Валуа обвел комнату испуганным взглядом и почувствовал, как волосы на голове встают дыбом при мысли о том, что Ланселот в любую секунду может появиться и обвинить его. В этот момент король добавил:

— Шельмец исчез, что меня, признаюсь, крайне огорчает, так как я не встречал никого, кто бы забавлял меня так, как умеет это делать он.

И действительно, при одном лишь воспоминании о гримасах своего шута король разразился таким громким смехом, что задрожали оконные стекла.

— Так значит, — продолжал Валуа, — шутом или нет, но Ланселот Бигорн явился в Лувр и исчез?

— Да, — отвечал король, — и он говорил мне о самых разных серьезных вещах, так как этот шут не всегда смеется; я это заметил еще в Нельской башне. Помимо всего прочего, он рассказал мне о Филиппе д’Онэ… и о тебе.

— И что же такого он вам сказал, сир?

Король помрачнел. Он провел рукой по лицу и прошептал:

— Если б я знал, что за женщина меня предает! Бигорн, — добавил он вслух, — заверил меня, что ты крайне заинтересован в том, чтобы Филипп д’Онэ молчал. Что ты на это скажешь?

— Я скажу, — отвечал Валуа, — что меня удивляет сам факт того, что такой великий король, как вы, мог хоть на секунду поверить словам подобного негодяя. Я скажу, сир, что этот Ланселот Бигорн когда-то был моим слугой, и мне пришлось его выгнать. То, что он пытается отомстить, — совершенно естественно, так как его бесстыдство безгранично. Что до Филиппа д’Онэ, сир, то он заговорит, клянусь вам, или, если и не заговорит, то возьмется за перо, но, так или иначе, я вырву из него имя, которое вы ищете.

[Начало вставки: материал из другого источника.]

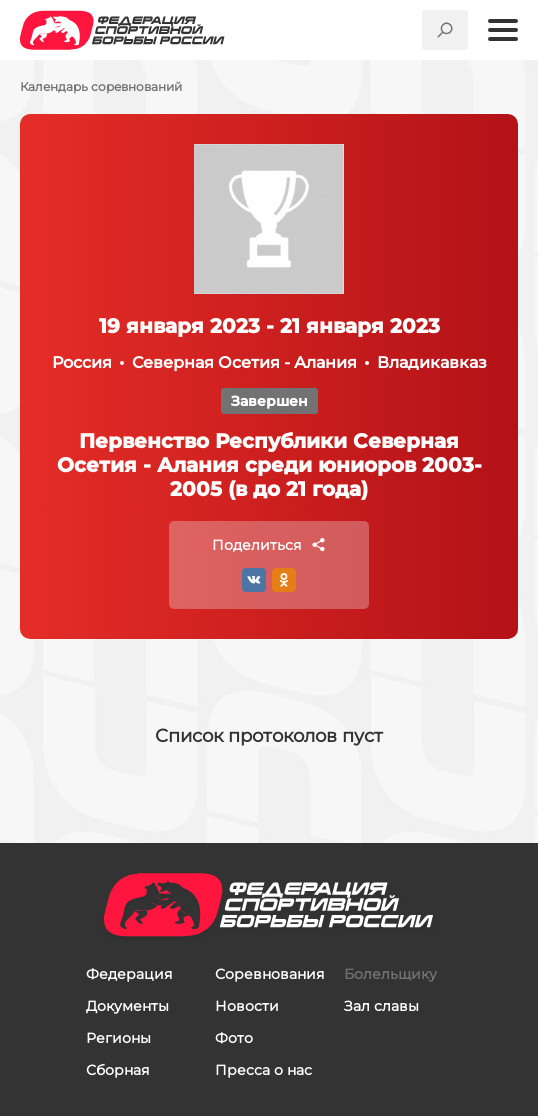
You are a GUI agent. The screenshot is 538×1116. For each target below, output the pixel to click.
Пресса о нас (263, 1070)
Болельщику (390, 974)
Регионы (118, 1038)
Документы (127, 1006)
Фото (234, 1038)
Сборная (117, 1070)
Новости (247, 1006)
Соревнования (269, 974)
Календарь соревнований (101, 87)
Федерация (129, 974)
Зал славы (381, 1006)
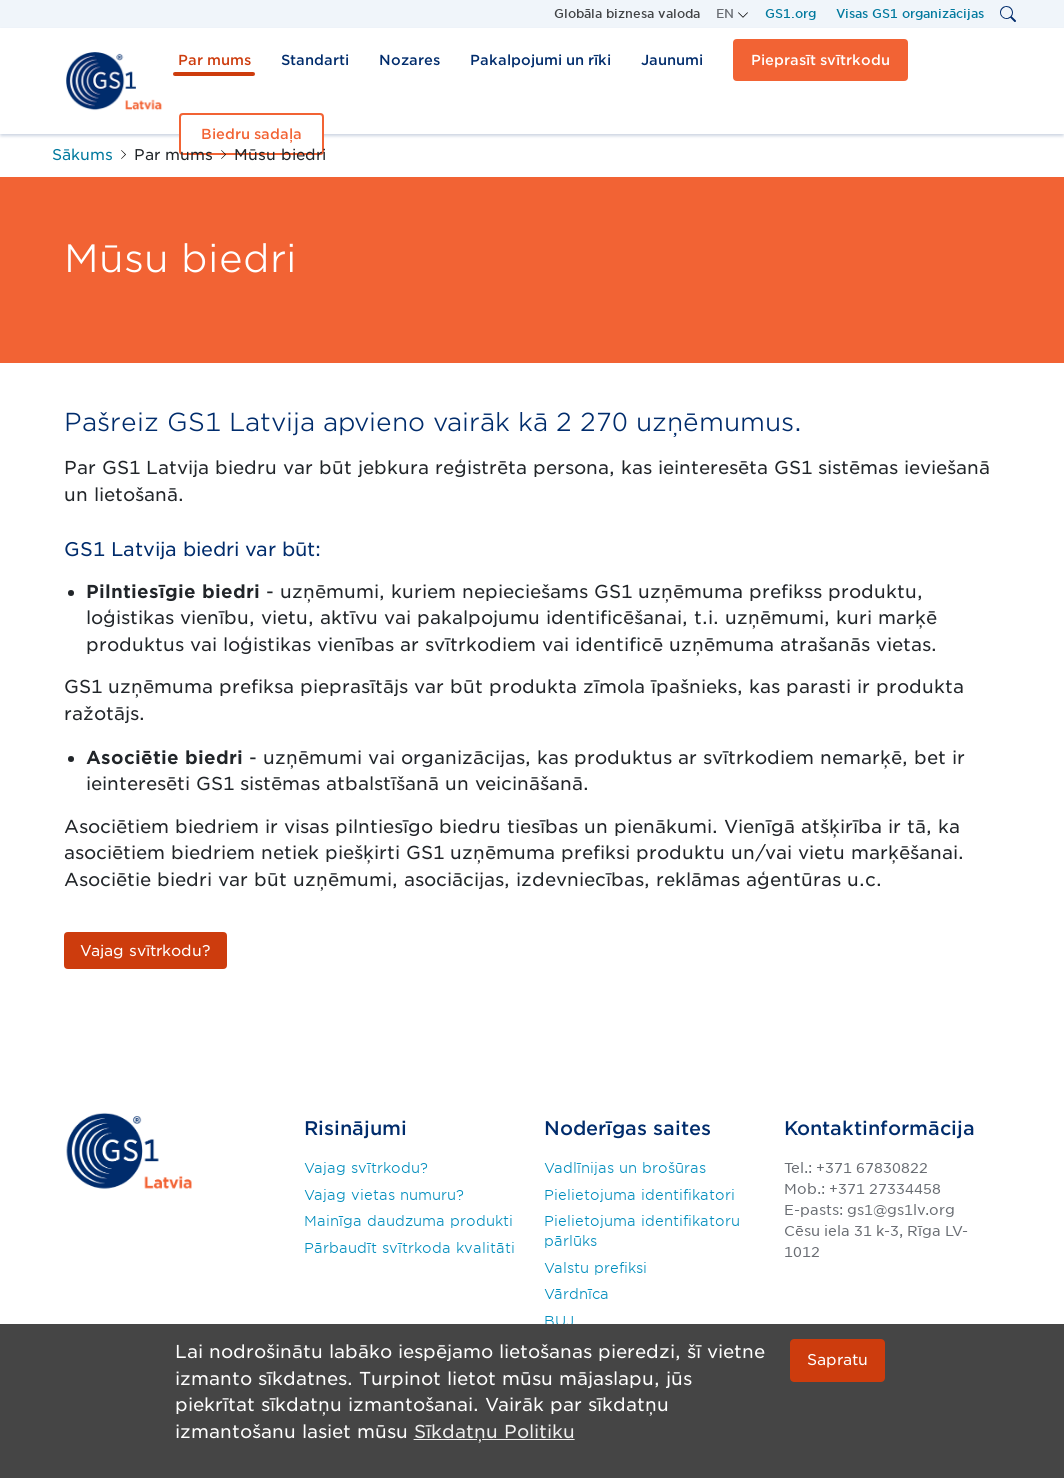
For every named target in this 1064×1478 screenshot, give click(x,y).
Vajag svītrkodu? (366, 1168)
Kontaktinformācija (879, 1128)
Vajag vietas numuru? (384, 1195)
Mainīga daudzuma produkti (408, 1221)
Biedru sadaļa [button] (251, 134)
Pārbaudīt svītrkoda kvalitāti (409, 1248)
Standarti (315, 60)
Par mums (214, 60)
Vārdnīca (576, 1294)
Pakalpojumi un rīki (540, 60)
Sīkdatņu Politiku (494, 1431)
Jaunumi (672, 60)
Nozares (409, 60)
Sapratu (837, 1360)
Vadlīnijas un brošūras (625, 1168)
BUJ (559, 1321)
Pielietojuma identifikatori (639, 1195)
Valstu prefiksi (595, 1268)
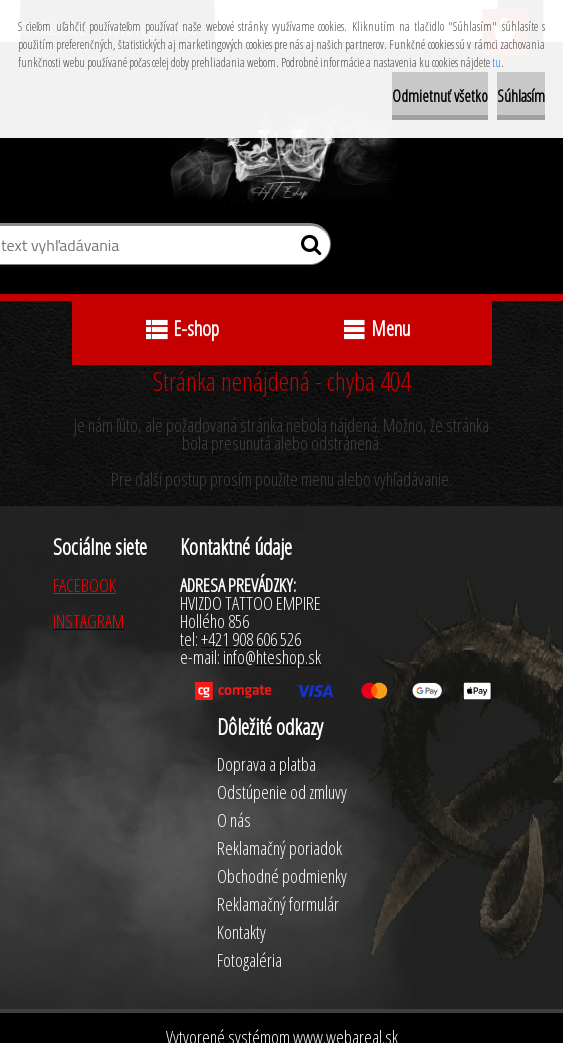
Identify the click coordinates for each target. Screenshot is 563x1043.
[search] (307, 249)
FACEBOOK (84, 585)
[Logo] (281, 158)
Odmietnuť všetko (440, 96)
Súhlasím (521, 96)
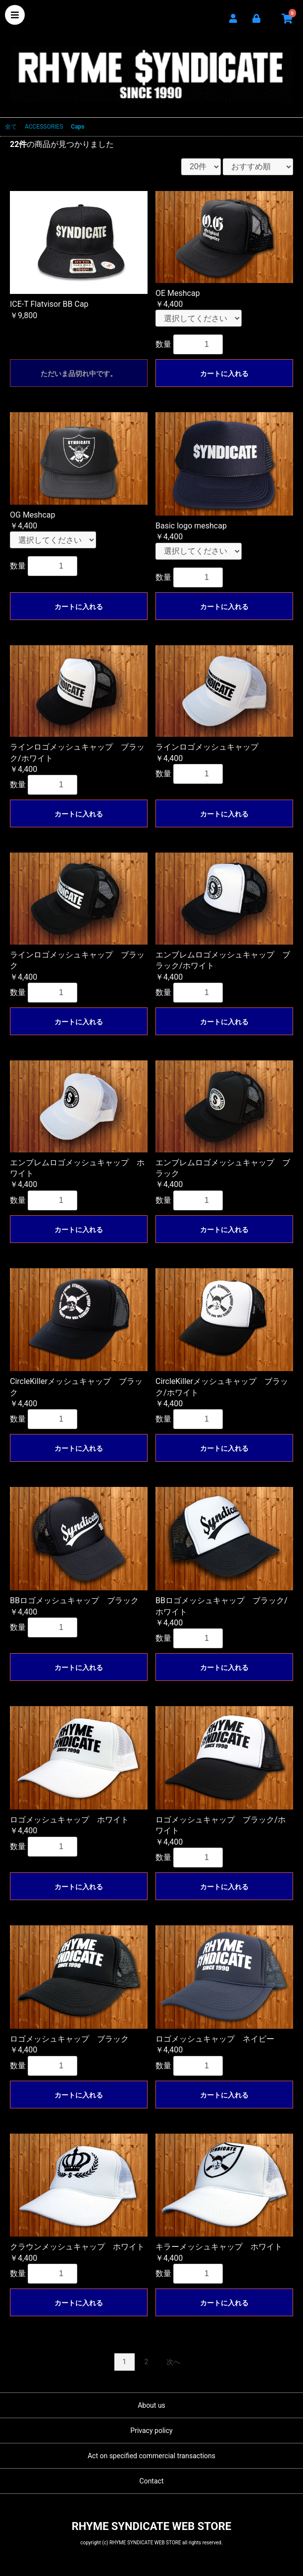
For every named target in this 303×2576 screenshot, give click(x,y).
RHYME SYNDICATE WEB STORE (151, 68)
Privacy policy (151, 2430)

— И когда же? — живо вопросил король.

— Завтра или, быть может, даже сегодня вечером. Но, сир, позвольте мне удивиться тому, что ваши мысли заняты такими незначительными проблемами, тогда как интересы вашего правления серьезно скомпрометированы, а вашей жизни, сир, угрожает опасность!

Валуа провел хорошо известный маневр, который заключается в том, чтобы из обвиненного превратиться в обвинителя; имея дело с таким недалеким человеком, как Людовик Сварливый, он имел все основания рассчитывать на успех.

Действительно, король порывисто вскричал:

— Мои интересы скомпрометированы! Моей жизни угрожает опасность!.. Но кого мне следует опасаться?

— Того, — продолжал Валуа, одной фразой вернувший себе все потерянное доверие, — того, на чей счет я вас уже предупреждал.

— Мариньи! — глухо воскликнул Людовик.

— Именно! Разве мы не решили, что его следует арестовать? Разве не приготовили все для этого ареста, который спас бы вас и спас государство? С непостижимой дерзостью Мариньи устроил для вас последнюю ловушку.

— Ловушку! Для меня! — проревел король, побагровев от ярости.

— Да, сир, для вас! Или вы думаете, явившись в Лувр по вашему настоянию, он не понял, что его песенка спета и что все эти собравшиеся в большой галерее шевалье и жандармы явились туда, чтобы присутствовать при крахе всемогущего министра! Тогда, сир, он сказал вам, что сделает все для того, чтобы разрушить Двор чудес и привести вам, связанными по рукам и ногам, тех мерзавцев, которые посмели вас оскорбить, и их командира Буридана, и вы ему поверили! Мы все ему поверили! Тогда вы отложили арест до лучших времен. Тогда вы доверили вашему смертельному врагу верховное командование войсками, которые должны были окружить Двор чудес. И что случилось, сир? Вы и сами знаете!..

— Как! Так ты полагаешь, что мои лучшие шевалье и две тысячи моих лучников попали в плен к этим бродягам потому, что Мариньи.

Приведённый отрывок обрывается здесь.